The T. Eaton Company was Canada’s largest department store when radio emerged. Like other department stores and retailers, it helped popularize radio by creating displays. In 1921, the company established a radio department in its Toronto store. This service helped introduce radio into homes across the country. Strolling customers in Eaton’s furniture departments could see and hear radio receivers. Seeing the radio as furniture helped customers imagine the new medium in their own living room or parlour.

Eaton’s Toronto store transmitted broadcasts from its own station, known as CJCD. This enhanced in-store sales demonstrations. The retailer did the same in its Winnipeg store in 1922 with station CKZC. Although short-lived, the service helped introduce radio into homes across the country and encouraged sales.


A multicoloured illustration from a cover page showing a man writing in front of a radio receiver and an open window looking into a garden.

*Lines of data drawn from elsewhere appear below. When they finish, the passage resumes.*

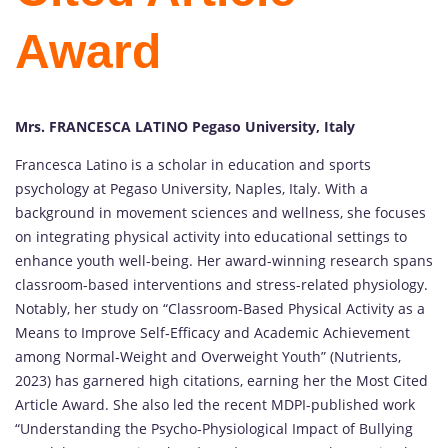
Award
Mrs. FRANCESCA LATINO Pegaso University, Italy
Francesca Latino is a scholar in education and sports
psychology at Pegaso University, Naples, Italy. With a
background in movement sciences and wellness, she focuses
on integrating physical activity into educational settings to
enhance youth well-being. Her award-winning research spans
classroom-based interventions and stress-related physiology.
Notably, her study on “Classroom-Based Physical Activity as a
Means to Improve Self‑Efficacy and Academic Achievement
among Normal‑Weight and Overweight Youth” (Nutrients,
2023) has garnered high citations, earning her the Most Cited
Article Award. She also led the recent MDPI-published work
“Understanding the Psycho‑Physiological Impact of Bullying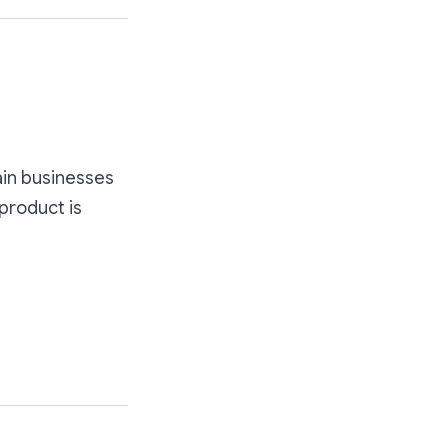
hain businesses
 product is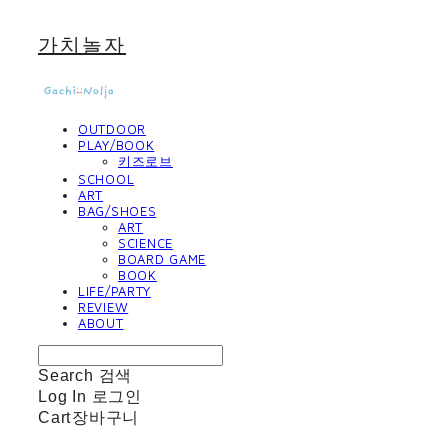
가치놀자
OUTDOOR
PLAY/BOOK
키즈로브
SCHOOL
ART
BAG/SHOES
ART
SCIENCE
BOARD GAME
BOOK
LIFE/PARTY
REVIEW
ABOUT
Search
검색
Log In
로그인
Cart
장바구니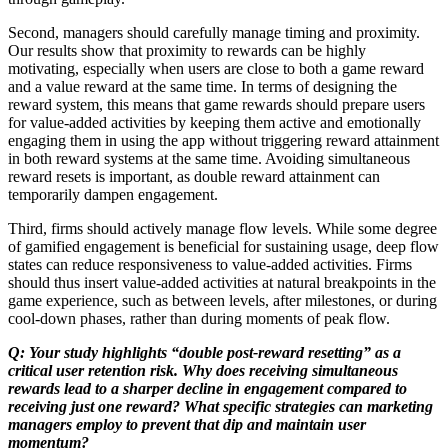
Second, managers should carefully manage timing and proximity.
Our results show that proximity to rewards can be highly
motivating, especially when users are close to both a game reward
and a value reward at the same time. In terms of designing the
reward system, this means that game rewards should prepare users
for value-added activities by keeping them active and emotionally
engaging them in using the app without triggering reward attainment
in both reward systems at the same time. Avoiding simultaneous
reward resets is important, as double reward attainment can
temporarily dampen engagement.
Third, firms should actively manage flow levels. While some degree
of gamified engagement is beneficial for sustaining usage, deep flow
states can reduce responsiveness to value-added activities. Firms
should thus insert value-added activities at natural breakpoints in the
game experience, such as between levels, after milestones, or during
cool-down phases, rather than during moments of peak flow.
Q: Your study highlights “double post-reward resetting” as a
critical user retention risk. Why does receiving simultaneous
rewards lead to a sharper decline in engagement compared to
receiving just one reward? What specific strategies can marketing
managers employ to prevent that dip and maintain user
momentum?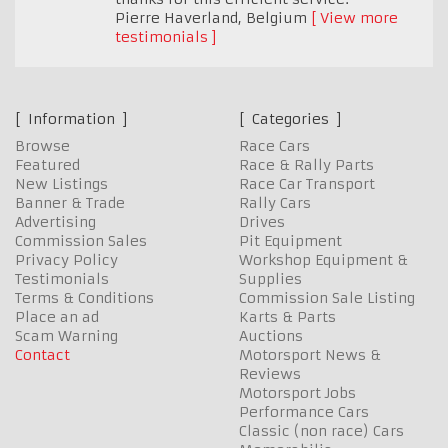
Pierre Haverland
,
Belgium
View more
testimonials
Information
Categories
Browse
Race Cars
Featured
Race & Rally Parts
New Listings
Race Car Transport
Banner & Trade
Rally Cars
Advertising
Drives
Commission Sales
Pit Equipment
Privacy Policy
Workshop Equipment &
Testimonials
Supplies
Terms & Conditions
Commission Sale Listing
Place an ad
Karts & Parts
Scam Warning
Auctions
Contact
Motorsport News &
Reviews
Motorsport Jobs
Performance Cars
Classic (non race) Cars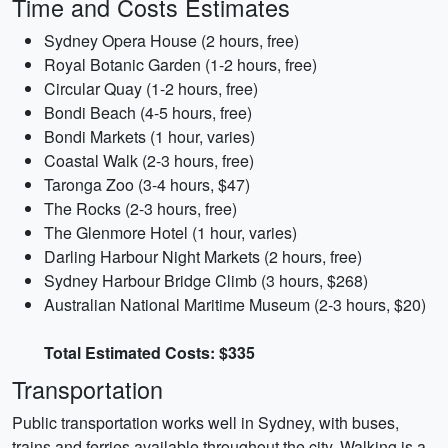
Time and Costs Estimates
Sydney Opera House (2 hours, free)
Royal Botanic Garden (1-2 hours, free)
Circular Quay (1-2 hours, free)
Bondi Beach (4-5 hours, free)
Bondi Markets (1 hour, varies)
Coastal Walk (2-3 hours, free)
Taronga Zoo (3-4 hours, $47)
The Rocks (2-3 hours, free)
The Glenmore Hotel (1 hour, varies)
Darling Harbour Night Markets (2 hours, free)
Sydney Harbour Bridge Climb (3 hours, $268)
Australian National Maritime Museum (2-3 hours, $20)
Total Estimated Costs: $335
Transportation
Public transportation works well in Sydney, with buses,
trains and ferries available throughout the city. Walking is a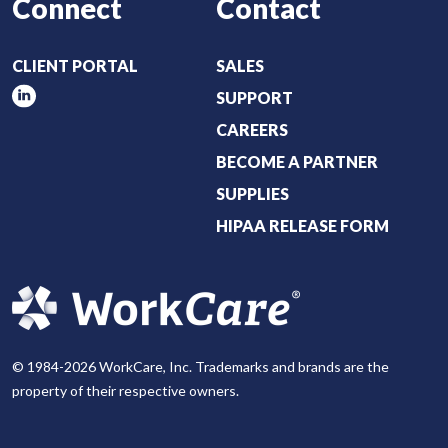
Connect
Contact
CLIENT PORTAL
SALES
SUPPORT
CAREERS
BECOME A PARTNER
SUPPLIES
HIPAA RELEASE FORM
© 1984-2026 WorkCare, Inc. Trademarks and brands are the
property of their respective owners.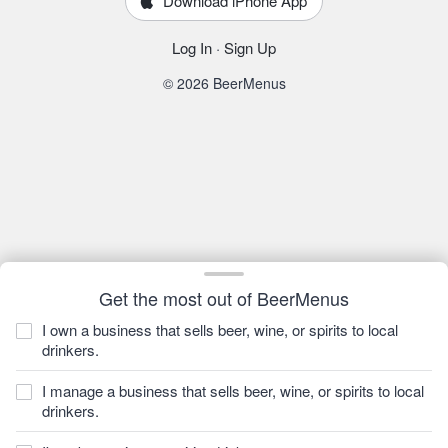
Download iPhone App
Log In
·
Sign Up
© 2026 BeerMenus
Get the most out of BeerMenus
I own a business that sells beer, wine, or spirits to local
drinkers.
I manage a business that sells beer, wine, or spirits to local
drinkers.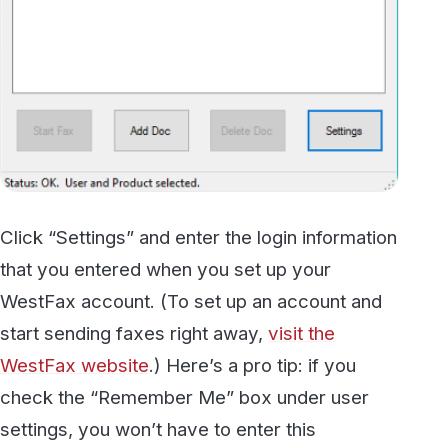
Click “Settings” and enter the login information
that you entered when you set up your
WestFax account. (To set up an account and
start sending faxes right away,
visit the
WestFax website
.) Here’s a pro tip: if you
check the “Remember Me” box under user
settings, you won’t have to enter this
information every time you restart your
computer.
Step Two: “Print” Your Document
to Fax
Next, open the document that you want to fax.
Let’s say, for example, that you want to send a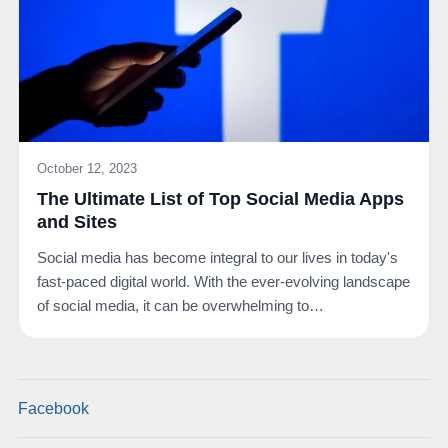
October 12, 2023
The Ultimate List of Top Social Media Apps
and Sites
Social media has become integral to our lives in today's
fast-paced digital world. With the ever-evolving landscape
of social media, it can be overwhelming to…
Facebook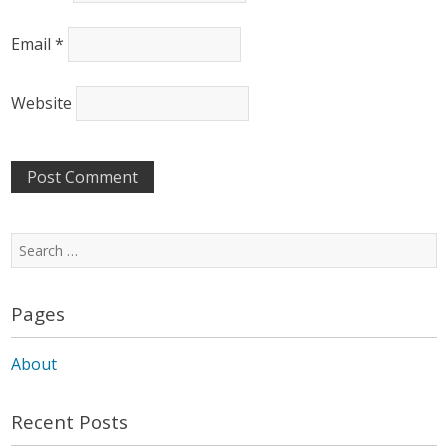
Email
*
Website
Search
for:
Pages
About
Recent Posts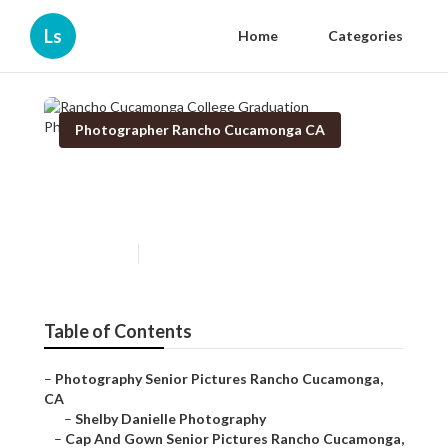
Ls
Home
Categories
Photographer Rancho Cucamonga CA
Rancho Cucamonga College
Graduation Photographers
Published en
10 min read
Table of Contents
–
Photography Senior Pictures Rancho Cucamonga,
CA
–
Shelby Danielle Photography
–
Cap And Gown Senior Pictures Rancho Cucamonga,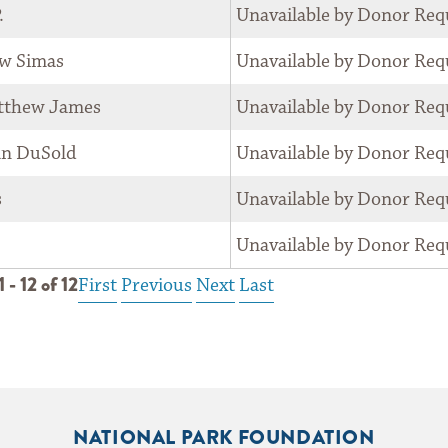
.
Unavailable by Donor Req
w Simas
Unavailable by Donor Req
tthew James
Unavailable by Donor Req
an DuSold
Unavailable by Donor Req
s
Unavailable by Donor Req
Unavailable by Donor Req
 - 12 of 12
First
Previous
Next
Last
NATIONAL PARK FOUNDATION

Eaton’s Radio Handbook (1927-1928): cover. La Société Québécoise des Collectionneurs de Radios Anciens (SQCRA).


Eaton’s customers also found radio receiving equipment in the pages of its mail-order catalogues. In fact, the company created special radio catalogues, which included complete sets as well as component parts. The catalogues emphasized battery-operated radios. This shows that the target audience of those catalogues was outside electrified urban centres.

Renderings of radio accessories including wooden and metal loudspeakers and headsets were originally printed in dark brown on white paper which has yellowed over time.

“Distinctive Loudspeakers in all the Popular Models,” Eaton’s Radio Handbook (1927-1928): pp 12-13. La Société Québécoise des Collectionneurs de Radios Anciens (SQCRA).

Retailers sold brands produced by major manufacturers, such as Westinghouse and RCA Victor. They also had their own, in-house lines. Eaton’s, for instance, carried lines called “Minerva” and “Viking.” Dominion Electrohome, a manufacturer based in Kitchener, Ontario, produced these radio sets for retailers. Electrohome also manufactured radios for department stores other than Eaton’s under a variety of names such as “Serenader” for Simpsons and “Dictator” for Hudson’s Bay. With the stimulus of these large department stores, radio became an important part of modern, Canadian households.

The radio sits inside a wooden cabinet with curved front; the speaker across the front is divided into squares and rectangles. The dial display is above the speaker, the volume and frequency dial are on the bottom left and right.

Viking: Model 52-30R (1951) manufactured by Dominion Electrohome Industries for The T. Eaton Co. Limited, 19.5 x 35.5 x 16.5cm. Musée des ondes Emile Berliner.